-- ASSIGNMENT --
Reproduce every entry exactly.

-- DATA FOR THE TASK --
☆ ☆ ☆ ☆ ☆ ☆ ☆

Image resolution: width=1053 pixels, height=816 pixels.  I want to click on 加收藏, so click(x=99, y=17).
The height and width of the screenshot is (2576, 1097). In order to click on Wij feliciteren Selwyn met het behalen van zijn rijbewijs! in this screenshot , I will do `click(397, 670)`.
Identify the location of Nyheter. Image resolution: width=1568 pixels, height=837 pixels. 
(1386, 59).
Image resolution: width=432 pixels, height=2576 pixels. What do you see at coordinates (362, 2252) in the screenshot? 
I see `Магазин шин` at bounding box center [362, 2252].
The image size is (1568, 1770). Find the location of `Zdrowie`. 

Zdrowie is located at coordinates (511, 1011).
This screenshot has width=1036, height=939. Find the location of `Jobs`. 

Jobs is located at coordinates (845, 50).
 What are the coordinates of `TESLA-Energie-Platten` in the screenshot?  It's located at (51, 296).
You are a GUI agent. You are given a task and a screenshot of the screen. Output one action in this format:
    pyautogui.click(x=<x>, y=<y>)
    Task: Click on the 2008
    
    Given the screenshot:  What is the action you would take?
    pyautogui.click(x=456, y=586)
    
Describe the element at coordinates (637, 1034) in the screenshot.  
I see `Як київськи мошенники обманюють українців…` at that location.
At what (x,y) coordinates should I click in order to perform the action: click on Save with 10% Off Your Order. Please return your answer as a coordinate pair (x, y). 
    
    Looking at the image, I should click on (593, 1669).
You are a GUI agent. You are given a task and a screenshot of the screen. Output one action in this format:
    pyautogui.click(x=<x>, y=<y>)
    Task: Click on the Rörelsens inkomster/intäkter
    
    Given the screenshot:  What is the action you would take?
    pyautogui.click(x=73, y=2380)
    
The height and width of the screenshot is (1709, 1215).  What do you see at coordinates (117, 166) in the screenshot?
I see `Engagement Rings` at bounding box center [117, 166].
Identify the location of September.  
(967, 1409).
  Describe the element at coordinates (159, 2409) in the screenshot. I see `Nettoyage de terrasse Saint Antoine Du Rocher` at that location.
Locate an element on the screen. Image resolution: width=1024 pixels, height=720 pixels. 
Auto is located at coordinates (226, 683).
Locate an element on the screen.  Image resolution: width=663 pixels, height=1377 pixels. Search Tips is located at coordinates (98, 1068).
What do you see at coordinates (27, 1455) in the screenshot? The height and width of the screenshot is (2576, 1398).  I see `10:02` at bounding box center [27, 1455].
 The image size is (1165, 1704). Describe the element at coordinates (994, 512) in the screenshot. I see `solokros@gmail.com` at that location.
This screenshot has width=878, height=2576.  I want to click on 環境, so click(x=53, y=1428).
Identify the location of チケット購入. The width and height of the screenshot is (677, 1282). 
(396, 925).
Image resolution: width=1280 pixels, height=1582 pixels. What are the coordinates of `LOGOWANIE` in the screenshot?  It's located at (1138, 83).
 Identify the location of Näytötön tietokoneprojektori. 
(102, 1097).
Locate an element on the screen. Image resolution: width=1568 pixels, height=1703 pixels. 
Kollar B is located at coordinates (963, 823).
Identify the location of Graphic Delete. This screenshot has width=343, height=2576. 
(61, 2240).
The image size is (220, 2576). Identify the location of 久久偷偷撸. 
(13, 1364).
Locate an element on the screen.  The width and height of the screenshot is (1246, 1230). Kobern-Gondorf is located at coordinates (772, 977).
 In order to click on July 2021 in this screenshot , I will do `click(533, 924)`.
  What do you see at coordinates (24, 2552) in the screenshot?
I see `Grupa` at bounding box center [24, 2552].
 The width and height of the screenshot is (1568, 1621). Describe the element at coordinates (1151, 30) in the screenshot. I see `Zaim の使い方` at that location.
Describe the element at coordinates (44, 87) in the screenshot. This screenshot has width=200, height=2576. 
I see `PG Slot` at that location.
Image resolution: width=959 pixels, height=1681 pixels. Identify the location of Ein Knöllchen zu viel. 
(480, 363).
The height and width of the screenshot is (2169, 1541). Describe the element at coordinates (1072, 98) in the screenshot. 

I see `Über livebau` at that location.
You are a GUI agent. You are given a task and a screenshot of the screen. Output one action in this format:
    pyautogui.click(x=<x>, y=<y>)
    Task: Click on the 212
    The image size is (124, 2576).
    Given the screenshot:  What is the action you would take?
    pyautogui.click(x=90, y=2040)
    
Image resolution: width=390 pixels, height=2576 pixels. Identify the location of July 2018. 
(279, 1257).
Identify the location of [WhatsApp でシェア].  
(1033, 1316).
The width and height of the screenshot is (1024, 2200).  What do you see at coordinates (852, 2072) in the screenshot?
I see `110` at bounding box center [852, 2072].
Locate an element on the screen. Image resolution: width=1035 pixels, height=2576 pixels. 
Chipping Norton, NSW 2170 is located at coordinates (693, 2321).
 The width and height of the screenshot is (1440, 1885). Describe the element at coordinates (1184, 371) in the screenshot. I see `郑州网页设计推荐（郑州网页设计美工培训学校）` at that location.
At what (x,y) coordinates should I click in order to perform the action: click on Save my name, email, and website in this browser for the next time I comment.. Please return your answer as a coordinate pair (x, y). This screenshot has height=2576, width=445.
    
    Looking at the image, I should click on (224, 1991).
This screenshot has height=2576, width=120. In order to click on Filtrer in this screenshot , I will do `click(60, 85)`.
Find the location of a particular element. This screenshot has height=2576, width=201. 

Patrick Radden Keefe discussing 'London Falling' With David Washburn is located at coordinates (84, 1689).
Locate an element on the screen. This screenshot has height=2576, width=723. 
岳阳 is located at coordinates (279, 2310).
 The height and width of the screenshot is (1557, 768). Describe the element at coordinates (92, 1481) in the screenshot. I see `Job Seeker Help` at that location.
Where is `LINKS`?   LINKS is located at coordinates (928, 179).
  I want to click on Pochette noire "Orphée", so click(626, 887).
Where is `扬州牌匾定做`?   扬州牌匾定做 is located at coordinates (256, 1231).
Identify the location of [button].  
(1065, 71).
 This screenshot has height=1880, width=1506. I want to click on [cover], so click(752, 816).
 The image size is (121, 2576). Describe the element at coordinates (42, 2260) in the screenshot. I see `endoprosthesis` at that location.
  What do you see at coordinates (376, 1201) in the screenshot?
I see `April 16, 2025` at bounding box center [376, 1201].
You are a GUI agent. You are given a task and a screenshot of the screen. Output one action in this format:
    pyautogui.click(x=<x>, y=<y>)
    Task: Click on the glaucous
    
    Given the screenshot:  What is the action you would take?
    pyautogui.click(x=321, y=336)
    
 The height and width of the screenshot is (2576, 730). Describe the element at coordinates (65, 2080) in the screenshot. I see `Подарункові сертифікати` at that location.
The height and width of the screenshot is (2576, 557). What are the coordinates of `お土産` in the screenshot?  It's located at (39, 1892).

☆ ☆ ☆ ☆ ☆ ☆ ☆

-- EXERCISE ANSWER --
Image resolution: width=1053 pixels, height=816 pixels.  I want to click on 加收藏, so click(x=99, y=17).
The height and width of the screenshot is (2576, 1097). In order to click on Wij feliciteren Selwyn met het behalen van zijn rijbewijs! in this screenshot , I will do `click(397, 670)`.
Identify the location of Nyheter. Image resolution: width=1568 pixels, height=837 pixels. 
(1386, 59).
Image resolution: width=432 pixels, height=2576 pixels. What do you see at coordinates (362, 2252) in the screenshot? 
I see `Магазин шин` at bounding box center [362, 2252].
The image size is (1568, 1770). Find the location of `Zdrowie`. 

Zdrowie is located at coordinates (511, 1011).
This screenshot has width=1036, height=939. Find the location of `Jobs`. 

Jobs is located at coordinates (845, 50).
 What are the coordinates of `TESLA-Energie-Platten` in the screenshot?  It's located at (51, 296).
You are a GUI agent. You are given a task and a screenshot of the screen. Output one action in this format:
    pyautogui.click(x=<x>, y=<y>)
    Task: Click on the 2008
    
    Given the screenshot:  What is the action you would take?
    pyautogui.click(x=456, y=586)
    
Describe the element at coordinates (637, 1034) in the screenshot.  
I see `Як київськи мошенники обманюють українців…` at that location.
At what (x,y) coordinates should I click in order to perform the action: click on Save with 10% Off Your Order. Please return your answer as a coordinate pair (x, y). 
    
    Looking at the image, I should click on (593, 1669).
You are a GUI agent. You are given a task and a screenshot of the screen. Output one action in this format:
    pyautogui.click(x=<x>, y=<y>)
    Task: Click on the Rörelsens inkomster/intäkter
    
    Given the screenshot:  What is the action you would take?
    pyautogui.click(x=73, y=2380)
    
The height and width of the screenshot is (1709, 1215).  What do you see at coordinates (117, 166) in the screenshot?
I see `Engagement Rings` at bounding box center [117, 166].
Identify the location of September.  
(967, 1409).
  Describe the element at coordinates (159, 2409) in the screenshot. I see `Nettoyage de terrasse Saint Antoine Du Rocher` at that location.
Locate an element on the screen. Image resolution: width=1024 pixels, height=720 pixels. 
Auto is located at coordinates (226, 683).
Locate an element on the screen.  Image resolution: width=663 pixels, height=1377 pixels. Search Tips is located at coordinates (98, 1068).
What do you see at coordinates (27, 1455) in the screenshot? The height and width of the screenshot is (2576, 1398).  I see `10:02` at bounding box center [27, 1455].
 The image size is (1165, 1704). Describe the element at coordinates (994, 512) in the screenshot. I see `solokros@gmail.com` at that location.
This screenshot has width=878, height=2576.  I want to click on 環境, so click(x=53, y=1428).
Identify the location of チケット購入. The width and height of the screenshot is (677, 1282). 
(396, 925).
Image resolution: width=1280 pixels, height=1582 pixels. What are the coordinates of `LOGOWANIE` in the screenshot?  It's located at (1138, 83).
 Identify the location of Näytötön tietokoneprojektori. 
(102, 1097).
Locate an element on the screen. Image resolution: width=1568 pixels, height=1703 pixels. 
Kollar B is located at coordinates (963, 823).
Identify the location of Graphic Delete. This screenshot has width=343, height=2576. 
(61, 2240).
The image size is (220, 2576). Identify the location of 久久偷偷撸. 
(13, 1364).
Locate an element on the screen.  The width and height of the screenshot is (1246, 1230). Kobern-Gondorf is located at coordinates (772, 977).
 In order to click on July 2021 in this screenshot , I will do `click(533, 924)`.
  What do you see at coordinates (24, 2552) in the screenshot?
I see `Grupa` at bounding box center [24, 2552].
 The width and height of the screenshot is (1568, 1621). Describe the element at coordinates (1151, 30) in the screenshot. I see `Zaim の使い方` at that location.
Describe the element at coordinates (44, 87) in the screenshot. This screenshot has width=200, height=2576. 
I see `PG Slot` at that location.
Image resolution: width=959 pixels, height=1681 pixels. Identify the location of Ein Knöllchen zu viel. 
(480, 363).
The height and width of the screenshot is (2169, 1541). Describe the element at coordinates (1072, 98) in the screenshot. 

I see `Über livebau` at that location.
You are a GUI agent. You are given a task and a screenshot of the screen. Output one action in this format:
    pyautogui.click(x=<x>, y=<y>)
    Task: Click on the 212
    The image size is (124, 2576).
    Given the screenshot:  What is the action you would take?
    pyautogui.click(x=90, y=2040)
    
Image resolution: width=390 pixels, height=2576 pixels. Identify the location of July 2018. 
(279, 1257).
Identify the location of [WhatsApp でシェア].  
(1033, 1316).
The width and height of the screenshot is (1024, 2200).  What do you see at coordinates (852, 2072) in the screenshot?
I see `110` at bounding box center [852, 2072].
Locate an element on the screen. Image resolution: width=1035 pixels, height=2576 pixels. 
Chipping Norton, NSW 2170 is located at coordinates (693, 2321).
 The width and height of the screenshot is (1440, 1885). Describe the element at coordinates (1184, 371) in the screenshot. I see `郑州网页设计推荐（郑州网页设计美工培训学校）` at that location.
At what (x,y) coordinates should I click in order to perform the action: click on Save my name, email, and website in this browser for the next time I comment.. Please return your answer as a coordinate pair (x, y). This screenshot has height=2576, width=445.
    
    Looking at the image, I should click on (224, 1991).
This screenshot has height=2576, width=120. In order to click on Filtrer in this screenshot , I will do `click(60, 85)`.
Find the location of a particular element. This screenshot has height=2576, width=201. 

Patrick Radden Keefe discussing 'London Falling' With David Washburn is located at coordinates (84, 1689).
Locate an element on the screen. This screenshot has height=2576, width=723. 
岳阳 is located at coordinates (279, 2310).
 The height and width of the screenshot is (1557, 768). Describe the element at coordinates (92, 1481) in the screenshot. I see `Job Seeker Help` at that location.
Where is `LINKS`?   LINKS is located at coordinates (928, 179).
  I want to click on Pochette noire "Orphée", so click(626, 887).
Where is `扬州牌匾定做`?   扬州牌匾定做 is located at coordinates (256, 1231).
Identify the location of [button].  
(1065, 71).
 This screenshot has height=1880, width=1506. I want to click on [cover], so click(752, 816).
 The image size is (121, 2576). Describe the element at coordinates (42, 2260) in the screenshot. I see `endoprosthesis` at that location.
  What do you see at coordinates (376, 1201) in the screenshot?
I see `April 16, 2025` at bounding box center [376, 1201].
You are a GUI agent. You are given a task and a screenshot of the screen. Output one action in this format:
    pyautogui.click(x=<x>, y=<y>)
    Task: Click on the glaucous
    
    Given the screenshot:  What is the action you would take?
    pyautogui.click(x=321, y=336)
    
 The height and width of the screenshot is (2576, 730). Describe the element at coordinates (65, 2080) in the screenshot. I see `Подарункові сертифікати` at that location.
The height and width of the screenshot is (2576, 557). What are the coordinates of `お土産` in the screenshot?  It's located at (39, 1892).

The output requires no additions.